Herman Melville’s “The House-top. A Night Piece.”

Our own Morgan Meis in The Smart Set:

ScreenHunter_01 Jun. 15 19.54 I can’t get over the first two words of the poem: no sleep. No sleep. That's how Herman Melville began his poem, which is called “The House-top. A Night Piece.” It was written in July of 1863. America was in the midst of the Civil War — really in the thick of it.

In July of 1863 the action was in New York City. That's where the Draft Riots took place. For those who like to think of the story of the Civil War as roughly a story in which Right vanquishes Wrong, the Draft Riots are a troubling episode. The people of 1863 New York City were not happy with the Civil War and they didn't much want to fight in it. Many were particularly displeased by the Emancipation Proclamation, which Lincoln had announced earlier that year.
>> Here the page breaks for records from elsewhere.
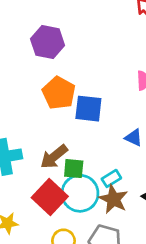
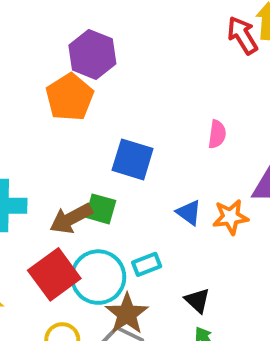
orange pentagon: (59, 93) -> (70, 97), moved
green square: (74, 169) -> (101, 209), moved
brown star: (113, 199) -> (127, 314), moved

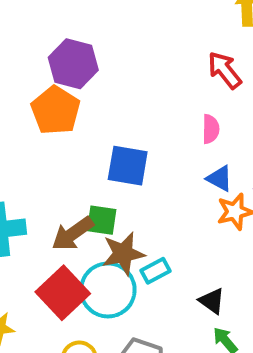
red arrow: (242, 35) -> (225, 70), moved
blue triangle: (189, 213) -> (219, 178), moved
brown star: (127, 314) -> (123, 254), moved, turned 30

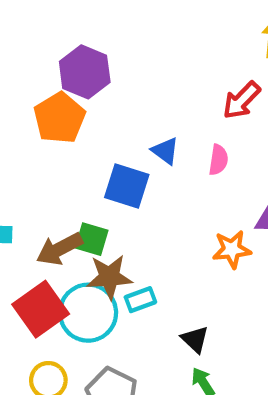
red arrow: (225, 70) -> (241, 100), turned -105
blue triangle: (219, 178) -> (165, 151), moved

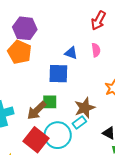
brown star: (109, 277) -> (85, 108), moved

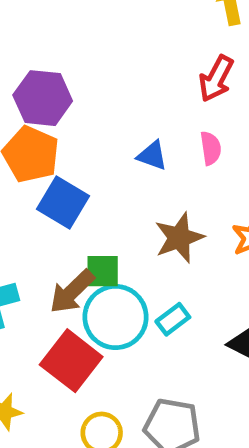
blue square: (58, 74) -> (63, 202), moved, turned 30
brown star: (85, 108) -> (179, 238), moved
cyan circle: (58, 135) -> (116, 317), moved

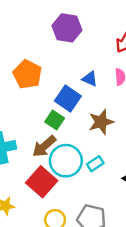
purple hexagon: (43, 98) -> (67, 28), moved
blue square: (63, 202) -> (68, 98), moved
green square: (103, 271) -> (55, 120), moved, turned 30

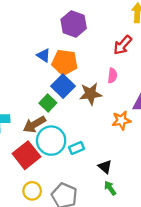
orange pentagon: (27, 74) -> (65, 62), moved, turned -30
blue triangle: (90, 79) -> (44, 55), moved
brown star: (101, 122) -> (91, 94), moved

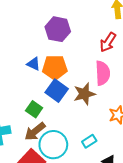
pink semicircle: (112, 76) -> (103, 73), size x1.6
green square: (48, 103) -> (34, 109), moved
cyan rectangle: (77, 148) -> (89, 141), moved

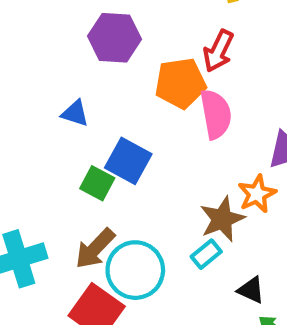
orange pentagon: (55, 67) -> (180, 83), moved
brown star: (84, 94) -> (222, 219), moved
green square: (34, 109) -> (97, 183), moved

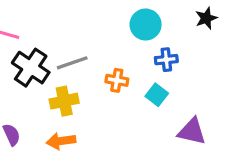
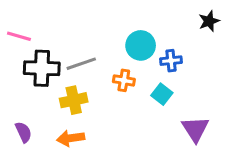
cyan circle: (146, 25) -> (141, 45), moved
black cross: (31, 68) -> (42, 68), turned -32
purple triangle: (192, 131) -> (195, 129), turned 44

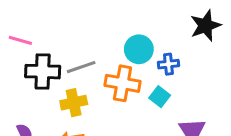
black star: (209, 21) -> (205, 26), size x1.5
orange cross: (124, 80) -> (123, 83), size x1.6

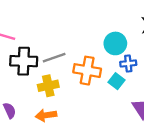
cyan circle: (139, 49) -> (115, 43), moved
blue cross: (168, 64) -> (128, 63), moved

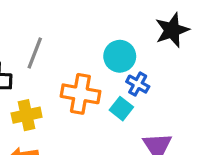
gray line: (54, 58) -> (35, 53), moved, turned -50
blue cross: (128, 63) -> (138, 84), turned 35

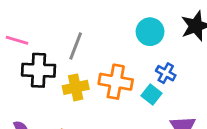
cyan circle: (120, 56) -> (150, 32), moved
yellow cross: (27, 115) -> (76, 87), moved

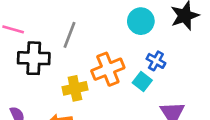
orange cross: (116, 82) -> (108, 69), turned -32
yellow cross: (76, 87) -> (75, 88), moved

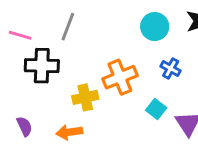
gray line: (69, 35) -> (68, 27), moved
cyan square: (142, 82) -> (156, 109), moved

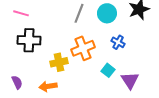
gray line: (68, 27) -> (79, 13), moved
pink line: (20, 35) -> (21, 13), moved

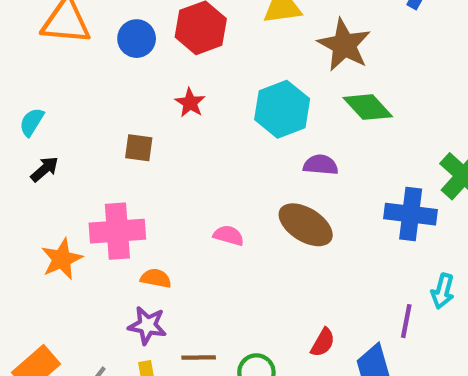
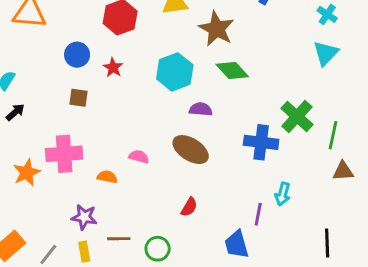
blue circle: (137, 39) -> (77, 55), moved
orange semicircle: (156, 278) -> (107, 177), moved
red semicircle: (323, 342) -> (189, 207), moved

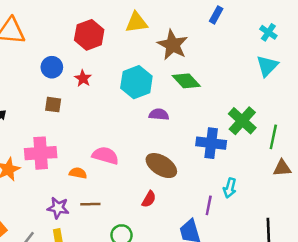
brown ellipse: (191, 150) -> (161, 166), moved
pink semicircle: (139, 157) -> (105, 156), size x1.5
brown line: (119, 239) -> (90, 204), moved

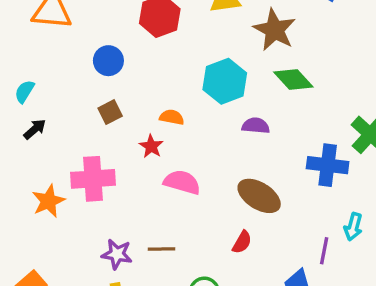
red star: (83, 78) -> (151, 146), moved
brown square: (53, 105) -> (110, 112), turned -35
orange semicircle: (78, 173) -> (172, 117), moved

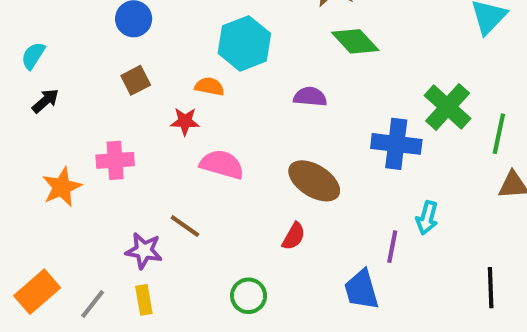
cyan hexagon: (225, 81) -> (244, 43), moved
red star: (151, 146) -> (185, 121), turned -30
pink cross: (93, 179) -> (115, 160), size x0.7
brown line: (161, 249) -> (185, 226), moved, turned 36

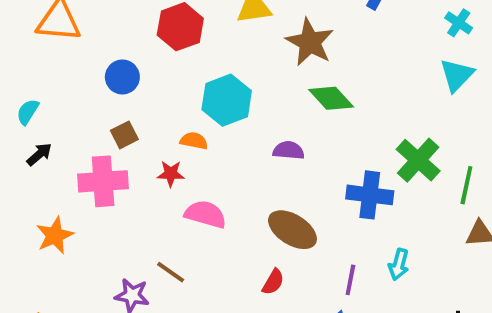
pink cross: (115, 160) -> (103, 181), moved, size x1.4
purple line: (392, 247) -> (350, 280), moved

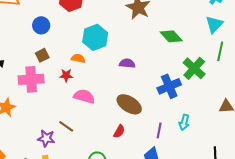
green diamond: (331, 98) -> (171, 36), moved
green line: (466, 185) -> (220, 51), moved
blue cross: (370, 195) -> (169, 86), turned -30

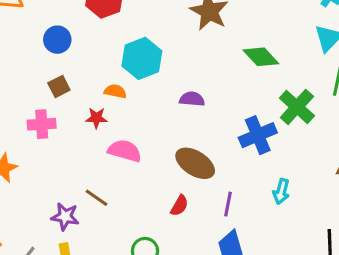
pink cross: (31, 79) -> (42, 124), size x0.7
purple line: (159, 130) -> (228, 204), moved

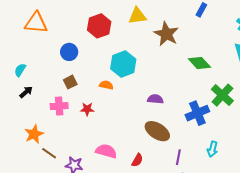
purple semicircle: (192, 99) -> (155, 99), moved
red star: (96, 118) -> (87, 109), moved
pink semicircle: (125, 151) -> (106, 151), moved
brown line: (96, 198) -> (49, 153), moved
red semicircle: (179, 206) -> (137, 160), moved

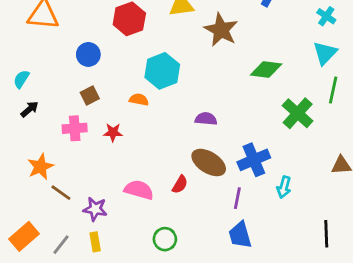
green diamond: (199, 63) -> (266, 70), turned -40
blue cross: (197, 113) -> (254, 160), moved
red semicircle: (137, 160) -> (180, 184), moved

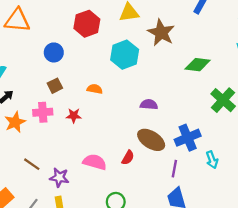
cyan hexagon: (162, 71) -> (125, 55), moved
orange star: (40, 167) -> (15, 122), moved
cyan arrow: (284, 187) -> (212, 160), turned -35

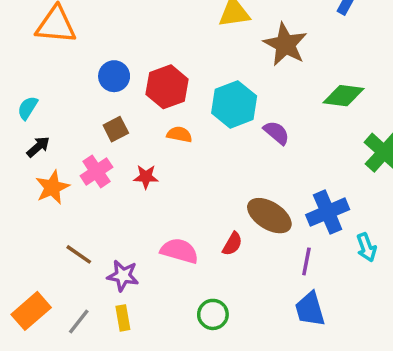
red hexagon: (87, 24) -> (167, 87), moved
cyan hexagon: (125, 55) -> (234, 104), moved
purple semicircle: (149, 104) -> (276, 133), moved, turned 35
pink cross: (43, 112) -> (96, 171), turned -30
A new round of the military draft was begun in July. Violence erupted quickly. And the violence was directed (also very quickly) at the free Black population of New York City. Black men and women who were captured by the marauding bands of rioters were beaten to death, tortured, set on fire. For a few days, the city descended into a nightmare. Melville describes it like this:

All civil charms
And priestly spells which late held hearts in awe—
Fear-bound, subjected to a better sway
Than sway of self; these like a dream dissolve,
And man rebounds whole æons back in nature.

Melville was always interested in the ways that man rebounds whole aeons back in nature. A biblical man and a fully contemporary man live simultaneously within the souls of the otherwise selfsame characters Melville created in his greatest literary works. “Call me Ishmael,” says Ishmael at the beginning of Moby-Dick. That opening line is so stark, so bold that it can hold its own against any literary work of the 20th or 21st century. There is nothing old fashioned about it. And yet, Ishmael wants his name to resonate back to the Old Testament, to the first son of Abraham about whom an angel of God proclaimed, “he shall be a wild ass of a man.”